╔══

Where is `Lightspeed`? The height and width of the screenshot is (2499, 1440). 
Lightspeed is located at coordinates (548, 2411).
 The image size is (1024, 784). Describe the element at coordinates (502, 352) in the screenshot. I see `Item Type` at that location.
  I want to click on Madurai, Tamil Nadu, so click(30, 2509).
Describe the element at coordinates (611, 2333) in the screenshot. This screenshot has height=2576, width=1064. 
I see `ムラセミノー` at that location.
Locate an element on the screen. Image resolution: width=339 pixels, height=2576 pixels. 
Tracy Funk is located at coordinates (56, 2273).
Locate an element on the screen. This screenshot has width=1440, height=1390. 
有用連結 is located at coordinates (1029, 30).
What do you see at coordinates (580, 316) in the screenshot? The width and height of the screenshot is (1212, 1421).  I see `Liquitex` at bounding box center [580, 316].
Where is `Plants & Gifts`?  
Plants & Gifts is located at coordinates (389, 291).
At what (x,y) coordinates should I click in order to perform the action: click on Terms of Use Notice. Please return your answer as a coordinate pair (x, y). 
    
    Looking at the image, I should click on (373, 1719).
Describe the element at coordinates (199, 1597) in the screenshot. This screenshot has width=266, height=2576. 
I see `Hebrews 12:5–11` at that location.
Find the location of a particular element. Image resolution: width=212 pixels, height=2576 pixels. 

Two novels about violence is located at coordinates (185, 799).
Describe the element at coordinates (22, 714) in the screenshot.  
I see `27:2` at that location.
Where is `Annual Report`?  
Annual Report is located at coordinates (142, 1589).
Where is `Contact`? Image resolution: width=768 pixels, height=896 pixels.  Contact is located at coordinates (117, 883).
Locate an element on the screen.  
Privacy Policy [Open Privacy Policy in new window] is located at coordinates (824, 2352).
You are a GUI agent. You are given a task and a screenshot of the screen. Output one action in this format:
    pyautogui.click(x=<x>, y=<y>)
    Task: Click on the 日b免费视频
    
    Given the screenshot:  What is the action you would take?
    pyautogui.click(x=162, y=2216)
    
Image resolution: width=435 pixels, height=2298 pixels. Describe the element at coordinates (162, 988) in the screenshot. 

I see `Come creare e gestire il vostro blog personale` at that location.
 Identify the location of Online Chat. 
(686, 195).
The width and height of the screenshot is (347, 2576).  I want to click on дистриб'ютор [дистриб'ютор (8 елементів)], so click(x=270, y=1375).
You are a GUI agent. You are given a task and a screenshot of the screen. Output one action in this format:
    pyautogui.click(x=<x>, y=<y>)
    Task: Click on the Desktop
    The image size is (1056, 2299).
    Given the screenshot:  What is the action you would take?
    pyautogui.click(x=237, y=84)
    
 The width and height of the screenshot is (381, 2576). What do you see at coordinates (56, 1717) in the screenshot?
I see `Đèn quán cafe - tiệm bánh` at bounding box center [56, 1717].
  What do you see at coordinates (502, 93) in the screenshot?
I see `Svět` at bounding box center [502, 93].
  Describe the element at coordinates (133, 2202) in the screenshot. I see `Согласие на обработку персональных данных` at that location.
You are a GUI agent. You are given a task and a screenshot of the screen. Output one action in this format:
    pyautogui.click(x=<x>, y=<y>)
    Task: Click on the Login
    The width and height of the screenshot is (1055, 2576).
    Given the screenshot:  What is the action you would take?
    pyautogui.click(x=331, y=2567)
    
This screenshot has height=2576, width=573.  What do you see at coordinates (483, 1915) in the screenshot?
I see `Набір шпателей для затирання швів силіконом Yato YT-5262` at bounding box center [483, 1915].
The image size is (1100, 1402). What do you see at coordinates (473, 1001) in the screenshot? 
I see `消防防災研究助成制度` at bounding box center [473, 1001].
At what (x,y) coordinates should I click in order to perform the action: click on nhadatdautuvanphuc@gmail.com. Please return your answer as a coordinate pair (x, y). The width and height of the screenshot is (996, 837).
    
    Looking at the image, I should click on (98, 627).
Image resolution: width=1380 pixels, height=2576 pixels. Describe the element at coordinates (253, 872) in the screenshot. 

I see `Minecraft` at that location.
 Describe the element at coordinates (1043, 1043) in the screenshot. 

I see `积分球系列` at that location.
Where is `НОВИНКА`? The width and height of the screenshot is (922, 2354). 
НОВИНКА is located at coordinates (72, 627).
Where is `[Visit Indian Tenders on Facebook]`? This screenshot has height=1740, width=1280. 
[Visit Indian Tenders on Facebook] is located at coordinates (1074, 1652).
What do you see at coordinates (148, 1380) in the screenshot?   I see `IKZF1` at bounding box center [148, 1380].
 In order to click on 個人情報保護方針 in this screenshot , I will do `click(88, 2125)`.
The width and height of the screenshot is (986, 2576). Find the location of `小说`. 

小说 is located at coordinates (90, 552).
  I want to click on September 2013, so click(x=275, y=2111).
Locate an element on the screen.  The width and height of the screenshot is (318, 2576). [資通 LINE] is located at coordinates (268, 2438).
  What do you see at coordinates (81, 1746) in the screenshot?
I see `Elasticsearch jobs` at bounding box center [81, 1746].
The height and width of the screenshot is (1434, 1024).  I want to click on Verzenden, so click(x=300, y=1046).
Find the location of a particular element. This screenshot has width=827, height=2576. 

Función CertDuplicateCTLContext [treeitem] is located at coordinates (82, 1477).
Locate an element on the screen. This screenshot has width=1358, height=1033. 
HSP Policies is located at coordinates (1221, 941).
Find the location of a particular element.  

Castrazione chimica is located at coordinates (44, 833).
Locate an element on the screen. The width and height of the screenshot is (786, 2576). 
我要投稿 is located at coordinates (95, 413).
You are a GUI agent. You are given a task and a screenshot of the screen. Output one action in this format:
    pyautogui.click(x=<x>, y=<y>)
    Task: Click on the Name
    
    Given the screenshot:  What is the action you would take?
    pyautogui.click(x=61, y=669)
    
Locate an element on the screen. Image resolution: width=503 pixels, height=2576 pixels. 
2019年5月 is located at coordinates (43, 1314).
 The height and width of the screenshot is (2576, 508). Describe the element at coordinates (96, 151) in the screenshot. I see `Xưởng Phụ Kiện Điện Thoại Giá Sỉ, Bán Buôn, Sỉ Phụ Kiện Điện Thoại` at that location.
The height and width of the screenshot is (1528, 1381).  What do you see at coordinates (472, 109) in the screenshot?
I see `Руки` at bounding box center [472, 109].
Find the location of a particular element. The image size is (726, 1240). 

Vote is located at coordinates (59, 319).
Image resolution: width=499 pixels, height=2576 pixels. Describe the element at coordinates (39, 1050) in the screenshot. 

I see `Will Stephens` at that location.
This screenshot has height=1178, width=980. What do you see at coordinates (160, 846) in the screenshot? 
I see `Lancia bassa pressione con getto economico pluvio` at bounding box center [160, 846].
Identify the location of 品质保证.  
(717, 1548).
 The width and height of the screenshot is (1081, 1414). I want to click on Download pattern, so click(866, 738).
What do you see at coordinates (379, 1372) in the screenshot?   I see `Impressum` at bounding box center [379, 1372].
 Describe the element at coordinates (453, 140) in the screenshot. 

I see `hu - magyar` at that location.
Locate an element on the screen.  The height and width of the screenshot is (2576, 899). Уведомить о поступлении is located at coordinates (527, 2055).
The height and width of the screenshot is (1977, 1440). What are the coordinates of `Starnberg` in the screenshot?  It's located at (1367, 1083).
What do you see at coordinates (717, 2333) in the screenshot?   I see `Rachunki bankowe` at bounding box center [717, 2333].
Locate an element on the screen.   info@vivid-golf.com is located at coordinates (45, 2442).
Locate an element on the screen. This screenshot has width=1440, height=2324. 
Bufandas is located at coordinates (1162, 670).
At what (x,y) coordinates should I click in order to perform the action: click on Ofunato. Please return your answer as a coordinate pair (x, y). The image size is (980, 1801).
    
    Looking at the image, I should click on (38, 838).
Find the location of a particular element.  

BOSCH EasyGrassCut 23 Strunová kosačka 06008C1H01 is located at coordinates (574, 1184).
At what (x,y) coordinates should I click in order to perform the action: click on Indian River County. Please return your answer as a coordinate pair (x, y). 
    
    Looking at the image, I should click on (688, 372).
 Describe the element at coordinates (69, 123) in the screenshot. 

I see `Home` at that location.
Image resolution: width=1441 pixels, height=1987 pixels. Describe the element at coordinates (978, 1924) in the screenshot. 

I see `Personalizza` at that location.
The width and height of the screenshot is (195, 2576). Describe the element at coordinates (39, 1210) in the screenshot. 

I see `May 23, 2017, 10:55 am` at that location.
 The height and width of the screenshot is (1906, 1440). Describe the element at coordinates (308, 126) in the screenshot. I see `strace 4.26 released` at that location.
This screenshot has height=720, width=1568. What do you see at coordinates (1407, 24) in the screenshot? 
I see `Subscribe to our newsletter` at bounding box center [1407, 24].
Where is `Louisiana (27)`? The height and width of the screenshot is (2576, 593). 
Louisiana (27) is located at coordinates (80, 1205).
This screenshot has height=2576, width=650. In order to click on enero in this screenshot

╚══

**EXERCISE OBJECTIVE**
Reproduce only the lines above, starting at the line with "is (922, 2354)." and ending at the line with "Task: Click on the Name", exactly as written.

**EXERCISE SOLUTION**
Where is `НОВИНКА`? The width and height of the screenshot is (922, 2354). 
НОВИНКА is located at coordinates (72, 627).
Where is `[Visit Indian Tenders on Facebook]`? This screenshot has height=1740, width=1280. 
[Visit Indian Tenders on Facebook] is located at coordinates (1074, 1652).
What do you see at coordinates (148, 1380) in the screenshot?   I see `IKZF1` at bounding box center [148, 1380].
 In order to click on 個人情報保護方針 in this screenshot , I will do `click(88, 2125)`.
The width and height of the screenshot is (986, 2576). Find the location of `小说`. 

小说 is located at coordinates (90, 552).
  I want to click on September 2013, so click(x=275, y=2111).
Locate an element on the screen.  The width and height of the screenshot is (318, 2576). [資通 LINE] is located at coordinates (268, 2438).
  What do you see at coordinates (81, 1746) in the screenshot?
I see `Elasticsearch jobs` at bounding box center [81, 1746].
The height and width of the screenshot is (1434, 1024).  I want to click on Verzenden, so click(x=300, y=1046).
Find the location of a particular element. This screenshot has width=827, height=2576. 

Función CertDuplicateCTLContext [treeitem] is located at coordinates (82, 1477).
Locate an element on the screen. This screenshot has width=1358, height=1033. 
HSP Policies is located at coordinates (1221, 941).
Find the location of a particular element.  

Castrazione chimica is located at coordinates (44, 833).
Locate an element on the screen. The width and height of the screenshot is (786, 2576). 
我要投稿 is located at coordinates (95, 413).
You are a GUI agent. You are given a task and a screenshot of the screen. Output one action in this format:
    pyautogui.click(x=<x>, y=<y>)
    Task: Click on the Name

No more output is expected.